Well, my friends, that's how I've been doing. It's been a couple weeks since I was born and, likewise, very busy and stressful. I mean, running the last details down for a wedding almost makes me want to hang myself, slit my throat, and cut off my third nipple. But then I take a step back, breathe, listen to some Andrew Johnson tell me I don't want to eat any of those...fat-a-nin' foets in his sexy scottish accent. This usually opens my eyes enough to see that all I have to do is sit back and watch Karla and Adhamh do all the work. I'm a fricken Baby for chrisakes! It's not my wedding. Sucks for those two!
However, that's not until another two weeks. Tonight was another matter entirely. Tonight, I'm told that before every man goes through the ritual castration of marriage, he must first prepare himself for the one-woman-for-the-rest-of-your-days thing by cramming in as much debauchery and unholy sexist exploitation of females as humanly possible. All while heavily under the influence of alcohol...and what an influence it has! I was all game for this and signed up without hesitation. This "bachelor party" thing may just become my new profession.
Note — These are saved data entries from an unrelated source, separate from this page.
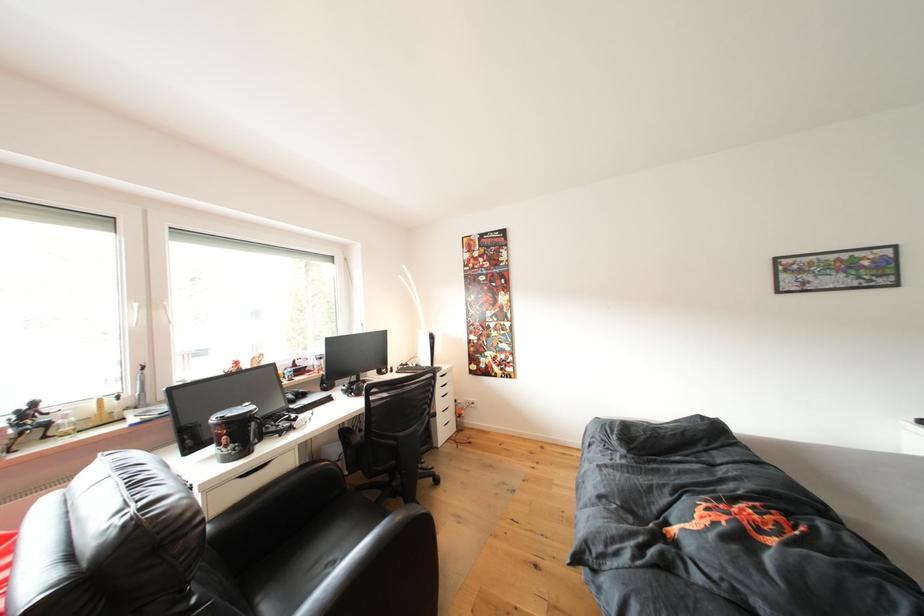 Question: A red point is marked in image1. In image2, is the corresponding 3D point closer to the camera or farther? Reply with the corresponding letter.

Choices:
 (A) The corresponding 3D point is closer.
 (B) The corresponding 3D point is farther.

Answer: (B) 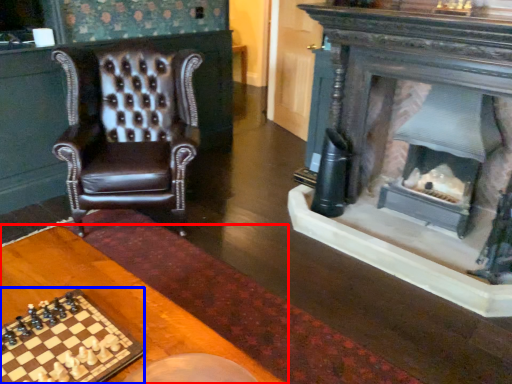 Question: Which object appears closest to the camera in this image, table (highlighted by a red box) or board game (highlighted by a blue box)?

Choices:
 (A) table
 (B) board game

Answer: (A) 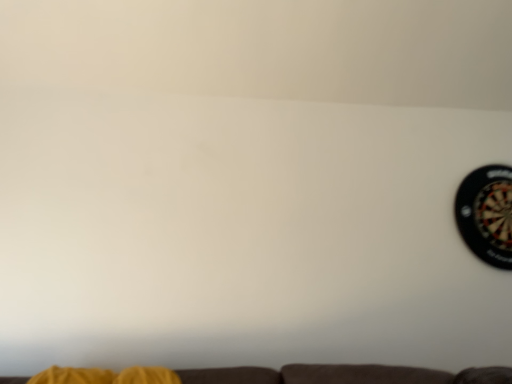 Question: Should I look upward or downward to see black plastic dartboard at right?

Choices:
 (A) up
 (B) down

Answer: (B) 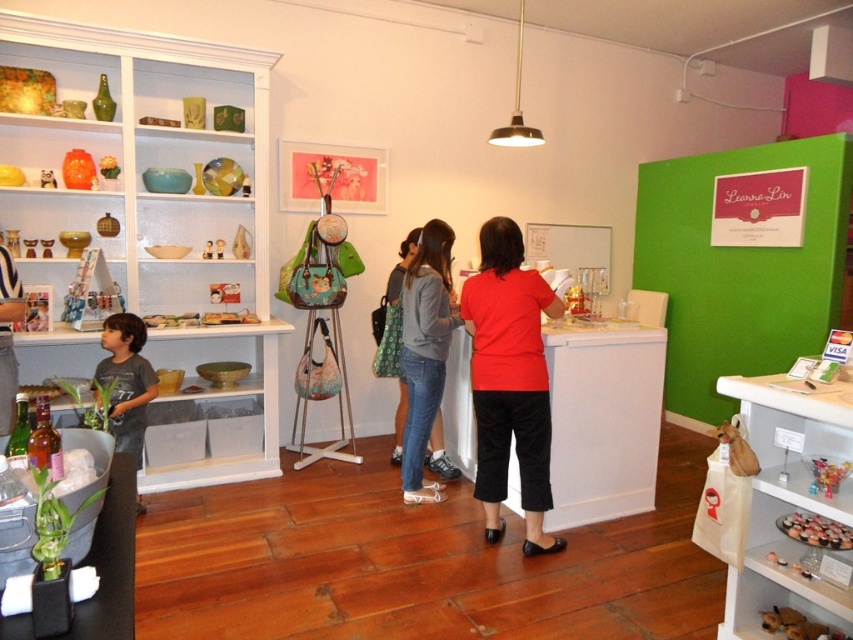 Question: Among these objects, which one is farthest from the camera?

Choices:
 (A) denim jacket at center
 (B) denim jeans at center
 (C) gray cotton shirt at left
 (D) matte black shirt at left

Answer: (A)

Question: Which point appears farthest from the camera in this image?

Choices:
 (A) (1, 388)
 (B) (111, 355)

Answer: (B)

Question: Considering the real-world distances, which object is closest to the matte red blouse at center?

Choices:
 (A) denim jacket at center
 (B) matte black shirt at left

Answer: (A)

Question: Does matte black shirt at left appear on the right side of denim jacket at center?

Choices:
 (A) no
 (B) yes

Answer: (A)

Question: Is matte red blouse at center positioned at the back of gray cotton shirt at left?

Choices:
 (A) no
 (B) yes

Answer: (A)

Question: Does gray cotton shirt at left come behind matte black shirt at left?

Choices:
 (A) no
 (B) yes

Answer: (B)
Then on the other hand, we have what Adhamh and his friends did doing tonight:
Adhamh started out letting me drive. He had to operate the foot pedals because Baby Buttface is just a wittle guy!
Upon arriving at our first stop, the restaurant, we were instantly bombarded by girls. I thought this incredibly fascinating given the establishment was a fine Family dining experience. Boy, do I want to be apart of this family! And of course, they all took a liking to me right away. I mean, how could you not!
Cue sexy photoshoot:
Man that was a great view from there! But also from that point of view, I noticed that although she was keeping me from getting a sip of my tasty beverage, there was something peculiar about her. Every once in a while, she'd go back inside from the deck and change her name tag. My new friend Victoria would come out as Ashley.
And that's when she came out as BOTH! As I understand it, she suffers from a common disorder known as...what did they call it? Oh Twins. It sounds horrible but I'm still not convinced she didn't just go inside and multiply herself so there'd be four "hooters" I could play with.
But my confusion was quickly averted as more of them started piling out of my new favorite eatery.
Laken, whatever kind of name that is, was my hero! She instantly noticed how tired I was getting and provided just the right pillows for me to lay my head. Such a sweet girl! I'm convinced we had something special. Little did she know though, that Baby Buttface cannot be tied down for long (unless that's part of the game) and directed attention to both ladies at once. I'm sorry Adhamh, this may quickly turn out to be BABY'S night instead!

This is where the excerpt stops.